For people who didn't want to enable ads, woman has sex in the back of a car with some dude, catches an STD, files a claim with the company that insured the car, they refused the claim, and it went to an arbitration, where the woman was awarded 5.2 million dollars.

America is weird.
RoGeorge:

--- Quote from: Bassman59 on June 10, 2022, 08:10:19 pm ---
--- Quote from: jonpaul on June 09, 2022, 01:50:56 pm ---"No 9000 computer has ever made a mistake or distorted information....."

HAL9000 in Stanley Kubrick's classic 1968 film, "2001, A Space Odyssey"

--- End quote ---

That statement is correct in the universe of the film.

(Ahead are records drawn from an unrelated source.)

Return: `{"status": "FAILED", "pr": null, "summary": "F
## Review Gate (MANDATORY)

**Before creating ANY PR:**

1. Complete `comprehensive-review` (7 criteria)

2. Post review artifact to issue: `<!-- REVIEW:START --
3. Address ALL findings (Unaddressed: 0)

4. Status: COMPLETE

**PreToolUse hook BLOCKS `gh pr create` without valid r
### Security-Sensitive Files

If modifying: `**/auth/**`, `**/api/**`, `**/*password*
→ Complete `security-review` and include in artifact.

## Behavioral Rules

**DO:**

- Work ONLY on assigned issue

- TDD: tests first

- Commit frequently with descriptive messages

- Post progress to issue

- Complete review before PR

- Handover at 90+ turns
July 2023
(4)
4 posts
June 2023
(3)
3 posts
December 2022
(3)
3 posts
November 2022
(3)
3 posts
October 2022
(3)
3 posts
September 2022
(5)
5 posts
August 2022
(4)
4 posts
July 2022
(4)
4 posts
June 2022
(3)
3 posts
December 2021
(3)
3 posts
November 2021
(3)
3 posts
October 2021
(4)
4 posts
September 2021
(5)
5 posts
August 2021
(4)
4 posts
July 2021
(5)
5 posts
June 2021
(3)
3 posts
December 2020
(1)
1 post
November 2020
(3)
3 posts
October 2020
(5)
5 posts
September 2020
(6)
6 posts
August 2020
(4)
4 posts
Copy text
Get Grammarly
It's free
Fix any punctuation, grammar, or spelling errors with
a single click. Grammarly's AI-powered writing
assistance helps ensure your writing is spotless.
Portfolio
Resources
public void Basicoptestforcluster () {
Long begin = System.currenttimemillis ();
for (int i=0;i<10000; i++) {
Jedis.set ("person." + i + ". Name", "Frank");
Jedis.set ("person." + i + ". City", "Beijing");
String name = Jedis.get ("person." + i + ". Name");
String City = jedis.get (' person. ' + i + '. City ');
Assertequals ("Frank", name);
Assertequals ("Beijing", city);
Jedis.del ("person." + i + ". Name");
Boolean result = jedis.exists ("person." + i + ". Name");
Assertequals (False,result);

HAL did not make a mistake when it removed the life support from the sleeping astronauts. HAL did not make a mistake when it killed Frank and when it tried to kill David.

HAL's primary goal was to ensure the success of the mission to Jupiter. As part of its continuing operation and calculation, it made a determination that the fallibility of the humans put that mission in jeopardy. Thus the only logic action was to eliminate the human element.

--- End quote ---

That's yet another illustration over a much deeper fact, that there is no such thing as a standalone good/evil, or write/wrong.  These notions only makes sense in relation to a given goal.  If something suits the given goal, then it's good/write otherwise is evil/wrong.

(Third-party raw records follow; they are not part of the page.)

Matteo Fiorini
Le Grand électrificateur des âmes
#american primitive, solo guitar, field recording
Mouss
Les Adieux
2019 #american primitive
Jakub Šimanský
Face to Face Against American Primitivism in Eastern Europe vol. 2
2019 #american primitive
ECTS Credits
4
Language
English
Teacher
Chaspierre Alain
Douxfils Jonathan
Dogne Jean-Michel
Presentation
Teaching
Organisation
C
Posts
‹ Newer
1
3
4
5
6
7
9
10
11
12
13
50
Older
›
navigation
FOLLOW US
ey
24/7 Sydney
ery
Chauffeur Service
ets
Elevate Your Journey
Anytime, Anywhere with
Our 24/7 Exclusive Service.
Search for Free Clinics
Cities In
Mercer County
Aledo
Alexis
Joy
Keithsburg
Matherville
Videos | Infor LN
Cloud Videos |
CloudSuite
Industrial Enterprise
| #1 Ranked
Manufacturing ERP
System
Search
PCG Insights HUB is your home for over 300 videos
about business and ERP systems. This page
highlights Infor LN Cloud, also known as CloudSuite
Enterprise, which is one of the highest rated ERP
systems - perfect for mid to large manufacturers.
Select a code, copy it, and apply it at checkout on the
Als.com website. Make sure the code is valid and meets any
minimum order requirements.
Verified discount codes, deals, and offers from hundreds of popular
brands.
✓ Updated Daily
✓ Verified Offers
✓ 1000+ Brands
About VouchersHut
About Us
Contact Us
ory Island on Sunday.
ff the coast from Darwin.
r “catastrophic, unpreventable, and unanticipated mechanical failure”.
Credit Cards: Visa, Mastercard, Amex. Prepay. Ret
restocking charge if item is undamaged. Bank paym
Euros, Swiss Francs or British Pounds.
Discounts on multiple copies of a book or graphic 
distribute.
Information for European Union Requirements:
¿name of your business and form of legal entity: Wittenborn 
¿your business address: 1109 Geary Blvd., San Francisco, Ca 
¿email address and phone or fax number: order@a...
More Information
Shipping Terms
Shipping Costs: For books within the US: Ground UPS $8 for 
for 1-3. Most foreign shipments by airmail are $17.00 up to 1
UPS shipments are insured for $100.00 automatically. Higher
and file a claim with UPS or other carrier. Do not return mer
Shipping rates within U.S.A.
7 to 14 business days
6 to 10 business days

Same with the HAL computer.  For the stated goal's perspective (of completing the mission) it was good to kill the crew, for the human goal's perspective (of staying alive) it was wrong.

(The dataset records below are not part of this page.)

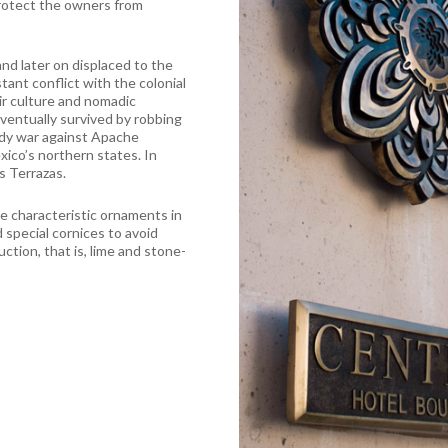
protect the owners from
nd later on displaced to the
ant conflict with the colonial
ir culture and nomadic
eventually survived by robbing
oody war against Apache
ico’s northern states. In
s Terrazas.
re characteristic ornaments in
d special cornices to avoid
ction, that is, lime and stone-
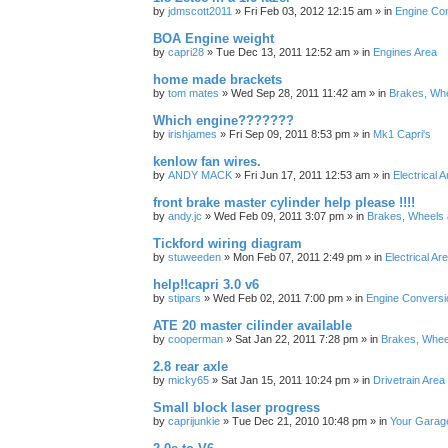
by
jdmscott2011
»
Fri Feb 03, 2012 12:15 am
» in
Engine Co
BOA Engine weight
by
capri28
»
Tue Dec 13, 2011 12:52 am
» in
Engines Area
home made brackets
by
tom mates
»
Wed Sep 28, 2011 11:42 am
» in
Brakes, Wh
Which engine???????
by
irishjames
»
Fri Sep 09, 2011 8:53 pm
» in
Mk1 Capri's
kenlow fan wires.
by
ANDY MACK
»
Fri Jun 17, 2011 12:53 am
» in
Electrical 
front brake master cylinder help please !!!!
by
andy.jc
»
Wed Feb 09, 2011 3:07 pm
» in
Brakes, Wheels 
Tickford wiring diagram
by
stuweeden
»
Mon Feb 07, 2011 2:49 pm
» in
Electrical Ar
help!!capri 3.0 v6
by
stipars
»
Wed Feb 02, 2011 7:00 pm
» in
Engine Conversi
ATE 20 master cilinder available
by
cooperman
»
Sat Jan 22, 2011 7:28 pm
» in
Brakes, Whee
2.8 rear axle
by
micky65
»
Sat Jan 15, 2011 10:24 pm
» in
Drivetrain Area
Small block laser progress
by
caprijunkie
»
Tue Dec 21, 2010 10:48 pm
» in
Your Garag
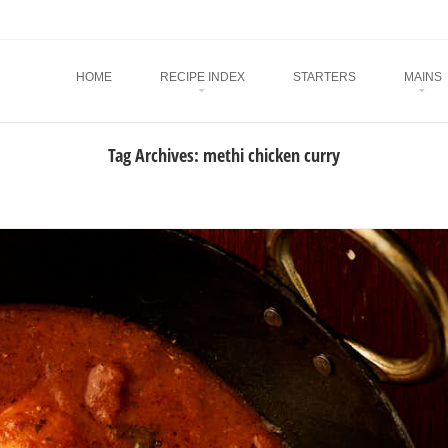
Menu
SKIP TO CONTENT
HOME
RECIPE INDEX
STARTERS
MAINS
Tag Archives:
methi chicken curry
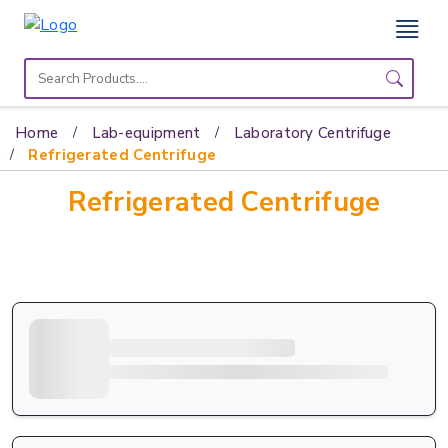
Home
Lab
Home
Lab-equipment
Laboratory Centrifuge
Equipment
Refrigerated Centrifuge
Refrigerated Centrifuge
Catalogs
About
Us
Contact
Us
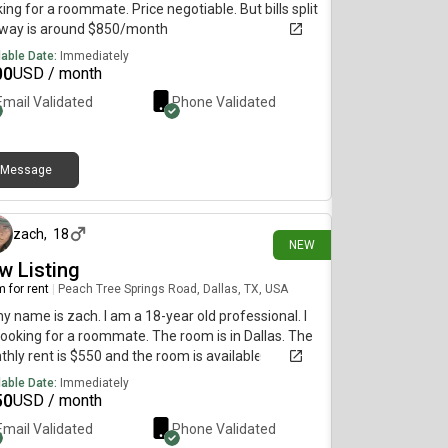
ing for a roommate. Price negotiable. But bills split
fway is around $850/month
lable Date:
Immediately
00
USD / month
Email Validated
Phone Validated
Message
28 days ago
zach
,
18
NEW
w Listing
 for rent
|
Peach Tree Springs Road, Dallas, TX, USA
my name is zach. I am a 18-year old professional. I
ooking for a roommate. The room is in Dallas. The
hly rent is $550 and the room is available
diately.
lable Date:
Immediately
50
USD / month
Email Validated
Phone Validated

Once we realize nothing can be classified as good or evil without firstly stating the goals' context in which we want to judge that, all the ethics debates became meaningless.  Ethics seems complicated only because we do not state clear enough what is the goal in the first place.

We each drag with us a big bag of goals and tacit assumptions, and we would expect/want everybody else to carry the same set of goals and principles as ours.  The set of goals from any two such bags is never the same.  They never perfectly overlap.  So we point fingers and say that's wrong, or evil, and get upset or angry about that, instead of thinking that's a different bag of goals.
pcprogrammer:
Found this older video that near the end made me laugh :-DD



It is about AI taking over and we all need to behave because otherwise it will kill us all. The planet and nature would benefit from it greatly.